Um erro frequentemente cometido pelos profissionais da APS no rastreamento do câncer do colo do útero consiste em não identificar e não investigar a condição da mulher quando ela busca a unidade de saúde. Em relação ao exame de rastreamento da mulher, é correto afirmar que:

Alternativas

  1. A) mulheres imunocompetentes infectadas pelo HIV e tratadas adequadamente com terapia antirretroviral apresentam história natural semelhante às demais mulheres, tendo como recomendação a mesma periodicidade de realização do exame citopatológico
  2. B) gestantes e não gestantes têm o mesmo risco de apresentar câncer de colo uterino ou as lesões precursoras, entretanto a coleta de esfregaço ecto e endocervical deve ser evitada para gestantes devido aos riscos para a gestação
  3. C) a presença exclusiva de células escamosas e alterações inflamatórias é comum nos resultados de exames citopatológicos, não justificando a repetição do exame em intervalo inferior a três anos nas mulheres entre 25 e 64 anos
  4. D) uma amostra citopatológica de boa qualidade deve necessariamente abranger a zona de transformação, contendo células dos epitélios escamoso, glandular e/ou metaplásico

Pérola Clínica

Amostra citopatológica de boa qualidade → Abranger zona de transformação (células escamosas, glandulares, metaplásicas).

Resumo-Chave

A qualidade da amostra citopatológica é crucial para a acurácia do rastreamento do câncer de colo de útero. A presença de células da zona de transformação indica que a área de maior risco para o desenvolvimento de lesões foi adequadamente amostrada, garantindo a representatividade do material coletado.

Contexto Educacional

O rastreamento do câncer de colo de útero, realizado principalmente pelo exame citopatológico (Papanicolau), é uma das estratégias mais eficazes na prevenção e detecção precoce da doença. Sua importância reside na capacidade de identificar lesões precursoras antes que progridam para câncer invasivo, permitindo intervenções oportunas e melhor prognóstico. A adesão às diretrizes de rastreamento e a qualidade da coleta são fundamentais para o sucesso do programa. A qualidade da amostra citopatológica é um pilar para a acurácia do Papanicolau. Uma amostra é considerada satisfatória quando possui células escamosas em quantidade adequada e, crucialmente, células da zona de transformação (células endocervicais/glandulares e/ou metaplásicas).

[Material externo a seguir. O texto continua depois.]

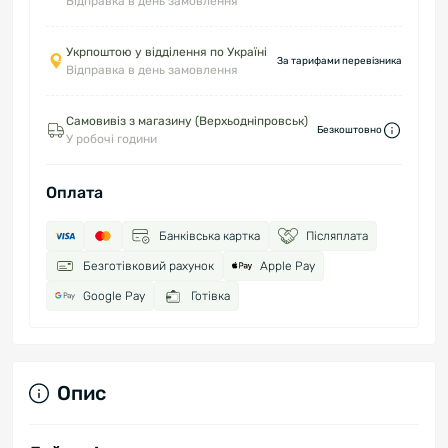
Відправка в день замовлення
Укрпоштою у відділення по Україні
За тарифами перевізника
Відправка в день замовлення
Самовивіз з магазину (Верхьодніпровськ)
Безкоштовно
У робочі години
Оплата
Банківська картка
Післяплата
Безготівковий рахунок
Apple Pay
Google Pay
Готівка
Опис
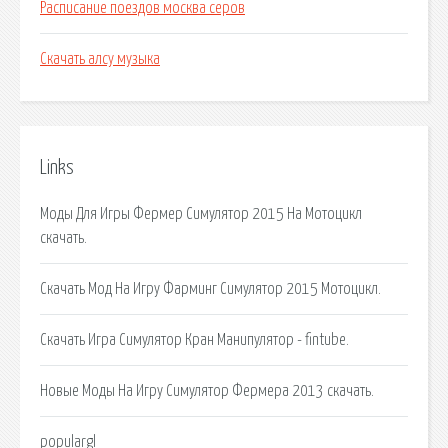
Расписание поездов москва серов
Скачать алсу музыка
Links
Моды Для Игры Фермер Симулятор 2015 На Мотоцикл
скачать.
Скачать Мод На Игру Фарминг Симулятор 2015 Мотоцикл.
Скачать Игра Симулятор Кран Манипулятор - fintube.
Новые Моды На Игру Симулятор Фермера 2013 скачать.
populargl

A zona de transformação é a área de junção escamocolunar, onde ocorre a metaplasia escamosa e onde a maioria das infecções por HPV e lesões neoplásicas se iniciam. A ausência de representatividade dessa zona pode comprometer a sensibilidade do exame. Profissionais da Atenção Primária à Saúde (APS) devem estar atentos aos critérios de qualidade da coleta para evitar erros no rastreamento. A técnica correta de coleta, utilizando escova endocervical e espátula de Ayre, é essencial para obter células de todas as áreas relevantes. A interpretação adequada dos resultados e o seguimento das condutas recomendadas são igualmente importantes para garantir a efetividade do programa de rastreamento e a saúde da mulher.

Perguntas Frequentes

Quais são os critérios para uma amostra citopatológica de Papanicolau de boa qualidade?

Uma amostra de boa qualidade deve ser representativa, contendo células escamosas, endocervicais/glandulares e/ou metaplásicas, e abranger a zona de transformação.

Por que a zona de transformação é crucial na coleta do Papanicolau?

A zona de transformação é o local onde a maioria das lesões precursoras e do câncer de colo de útero se desenvolvem, sendo essencial que a amostra a inclua para detecção precoce.

Quais as implicações de uma amostra citopatológica inadequada?

Uma amostra inadequada pode levar a resultados falso-negativos, atrasando o diagnóstico de lesões e câncer, e exigindo a repetição do exame.